Chemical and physical data
- Formula: C_{19}H_{23}ClF_{3}NO_{3}
- Molar mass: 405.84 g·mol^{−1}
- 3D model (JSmol): Interactive image;
- SMILES C1CC2(CCC1CC(=O)O)CCN(CC2)C3=C(C=CC(=C3)OC(F)(F)F)Cl;
- InChI InChI=1S/C19H23ClF3NO3/c20-15-2-1-14(27-19(21,22)23)12-16(15)24-9-7-18(8-10-24)5-3-13(4-6-18)11-17(25)26/h1-2,12-13H,3-11H2,(H,25,26); Key:WUJVPELCYCESAP-UHFFFAOYSA-N;

= GPR120 compound A =

GPR120 compound A is an experimental drug which acts as a potent and highly selective agonist for the free fatty acid receptor FFAR4 (GPR120). It has antiinflammatory effects and regulates glucose homeostasis and insulin release. It has been researched in animal models of diabetes.
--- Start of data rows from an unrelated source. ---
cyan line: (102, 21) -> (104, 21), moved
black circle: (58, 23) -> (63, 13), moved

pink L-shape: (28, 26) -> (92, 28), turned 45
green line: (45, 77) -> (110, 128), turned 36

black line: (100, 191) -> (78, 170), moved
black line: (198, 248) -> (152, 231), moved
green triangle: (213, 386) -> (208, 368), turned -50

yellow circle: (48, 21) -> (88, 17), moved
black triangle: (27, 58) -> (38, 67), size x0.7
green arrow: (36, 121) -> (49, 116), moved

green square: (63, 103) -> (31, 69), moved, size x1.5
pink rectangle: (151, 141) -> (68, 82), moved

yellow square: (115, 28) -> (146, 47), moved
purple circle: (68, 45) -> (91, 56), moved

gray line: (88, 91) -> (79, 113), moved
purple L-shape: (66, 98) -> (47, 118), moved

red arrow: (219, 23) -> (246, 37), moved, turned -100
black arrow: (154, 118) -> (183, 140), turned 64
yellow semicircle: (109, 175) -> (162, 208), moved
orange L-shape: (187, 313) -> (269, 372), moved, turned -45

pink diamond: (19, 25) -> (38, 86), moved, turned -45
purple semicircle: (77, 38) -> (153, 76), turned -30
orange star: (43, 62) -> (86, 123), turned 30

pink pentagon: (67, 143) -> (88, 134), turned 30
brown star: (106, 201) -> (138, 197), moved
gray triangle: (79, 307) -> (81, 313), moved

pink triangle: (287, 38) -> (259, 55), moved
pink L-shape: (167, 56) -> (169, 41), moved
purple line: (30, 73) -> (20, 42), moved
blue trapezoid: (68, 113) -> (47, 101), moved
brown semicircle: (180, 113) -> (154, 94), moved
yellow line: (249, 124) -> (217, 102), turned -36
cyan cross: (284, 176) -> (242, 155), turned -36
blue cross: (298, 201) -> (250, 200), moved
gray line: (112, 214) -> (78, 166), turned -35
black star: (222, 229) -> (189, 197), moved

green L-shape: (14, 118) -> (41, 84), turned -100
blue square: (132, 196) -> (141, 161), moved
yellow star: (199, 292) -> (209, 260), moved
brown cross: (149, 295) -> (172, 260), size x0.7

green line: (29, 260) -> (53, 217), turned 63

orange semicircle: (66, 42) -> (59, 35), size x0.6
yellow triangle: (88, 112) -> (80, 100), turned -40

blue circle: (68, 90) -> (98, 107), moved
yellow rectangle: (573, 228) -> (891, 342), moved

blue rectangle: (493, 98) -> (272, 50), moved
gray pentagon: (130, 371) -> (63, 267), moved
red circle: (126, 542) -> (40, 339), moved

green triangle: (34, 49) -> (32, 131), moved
GPR120 compound A has also been referred to as GPR120 agonist III but this has also been used in some papers to refer to the older compound TUG-891, which may cause confusion about which drug was used if the chemical structure or other unique identifiers are not specifically stated.